Pertenecía
a otra época, felizmente superada, a la que nadie querría retornar. En un
hospital con tantos centenares de trabajadores, engrosaba el reducto de las
personas arrolladas por la evolución que había modernizado al país, sobre todo
social y culturalmente. Y es que aquel
compañero, además de zángano, era misógino y egoísta, un estereotipo del más
rancio machismo encarado y maleducado.
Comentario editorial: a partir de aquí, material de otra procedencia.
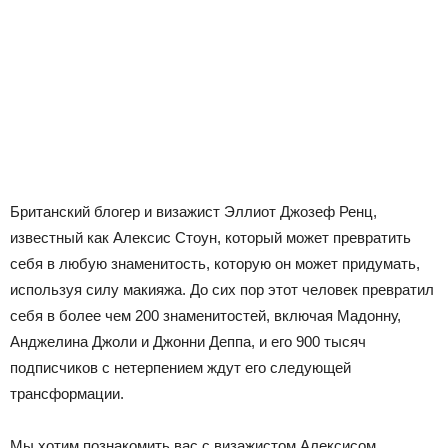
Британский блогер и визажист Эллиот Джозеф Ренц,
известный как Алексис Стоун, который может превратить
себя в любую знаменитость, которую он может придумать,
используя силу макияжа. До сих пор этот человек превратил
себя в более чем 200 знаменитостей, включая Мадонну,
Анджелина Джоли и Джонни Деппа, и его 900 тысяч
подписчиков с нетерпением ждут его следующей
трансформации.
Мы хотим познакомить вас с визажистом Алексисом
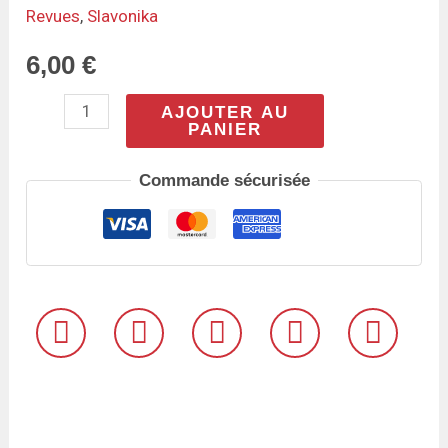
Revues
,
Slavonika
annuelle
du
6,00
€
Séminaire
AJOUTER AU
orthodoxe
PANIER
russe
Commande sécurisée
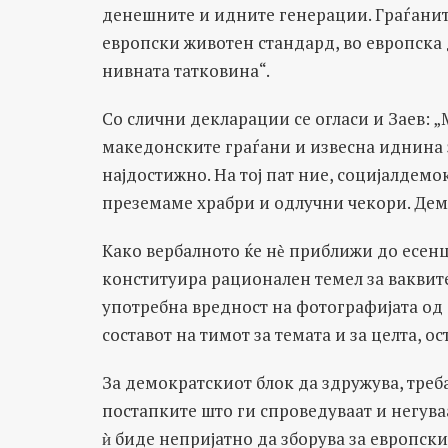
денешните и идните генерации. Граѓанит
европски животен стандард, во европска д
нивната татковина“.
Со слични декларации се огласи и Заев: 
македонските граѓани и извесна иднина з
најдостижно. На тој пат ние, социјалде
преземаме храбри и одлучни чекори. Демо
Како вербалното ќе нѐ приближи до есенц
конституира рационален темел за ваквит
употребна вредност на фотографијата од 
составот на тимот за темата и за целта, о
За демократскиот блок да здружува, треб
постапките што ги спроведуваат и негува
ѝ биде непријатно да зборува за европски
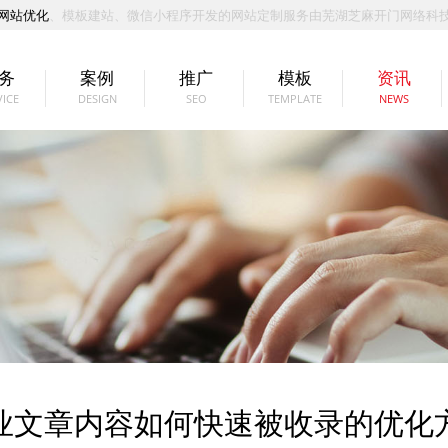
网站优化
、模板建站、微信小程序开发的网站定制服务由芜湖芝麻开门网络科
务
案例
推广
模板
资讯
VICE
DESIGN
SEO
TEMPLATE
NEWS
业文章内容如何快速被收录的优化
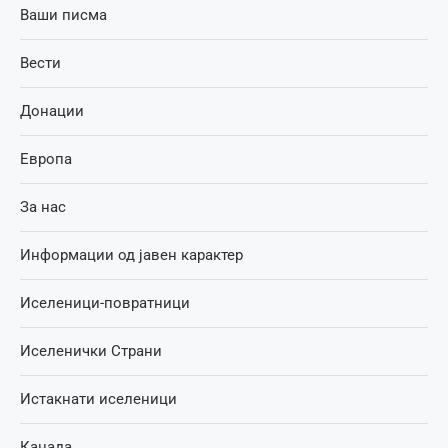
Ваши писма
Вести
Донации
Европа
За нас
Информации од јавен карактер
Иселеници-повратници
Иселенички Страни
Истакнати иселеници
Канада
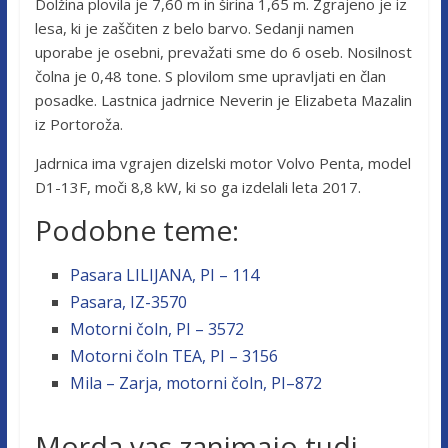
Dolžina plovila je 7,60 m in širina 1,65 m. Zgrajeno je iz
lesa, ki je zaščiten z belo barvo. Sedanji namen
uporabe je osebni, prevažati sme do 6 oseb. Nosilnost
čolna je 0,48 tone. S plovilom sme upravljati en član
posadke. Lastnica jadrnice Neverin je Elizabeta Mazalin
iz Portoroža.
Jadrnica ima vgrajen dizelski motor Volvo Penta, model
D1-13F, moči 8,8 kW, ki so ga izdelali leta 2017.
Podobne teme:
Pasara LILIJANA, PI – 114
Pasara, IZ-3570
Motorni čoln, PI – 3572
Motorni čoln TEA, PI – 3156
Mila – Zarja, motorni čoln, PI–872
Morda vas zanimajo tudi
Todos rehuían formar pareja con él en el
trabajo, no sólo porque suponía asumir la mayor parte de la tarea, sino porque
no aguantaban sus opiniones y sus modales. Sobretodo, las compañeras. De
aspecto desaliñado, las humillaba innecesariamente al reducir a la mujer a un
papel completamente subordinado aún a la voluntad del hombre. Tal vez por albergar
ese pensamiento, nunca se le conoció pareja formal ni informal, manteniendo una
soltería recalcitrante durante toda la vida. Asiduo de bares y loterías, sus
aficiones consistían en recorrer los primeros y jugar a las segundas con enfermiza
intensidad. Las discusiones en que derivaban los diálogos con él eran frecuentes,
así como sus ausencias habituales del puesto de trabajo con la excusa de un
contumaz cigarrillo. No se le podían encargar asuntos de responsabilidad ni abrigaba
interés alguno por ganárselos. Simplemente, procuraba hacer lo mínimo para cobrar
un salario que, sin embargo, sería idéntico al que consigue cualquier empleado de
infinitamente mejor y mayor competencia profesional. Acabó jubilándose sin que
nadie lo echara de menos, aunque de vez en cuando sirviera de ejemplo de lo es
una conducta reprobable. Era un espécimen felizmente superado y olvidado.